WHAT IS REQUIRED:
Write back every entry exactly as it reads, with the pictures left behind.

───── RAW DATA

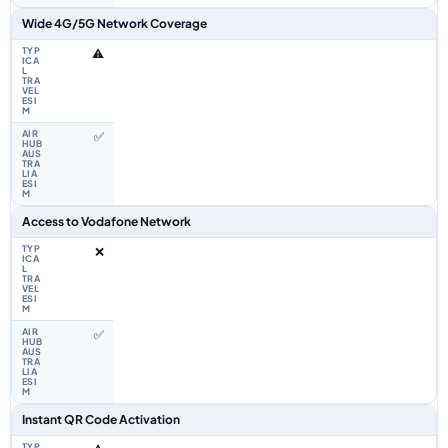
Wide 4G/5G Network Coverage
⚠️
✅
Access to Vodafone Network
❌
✅
Instant QR Code Activation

──────────

TASK RESPONSE:
Wide 4G/5G Network Coverage
⚠️
✅
Access to Vodafone Network
❌
✅
Instant QR Code Activation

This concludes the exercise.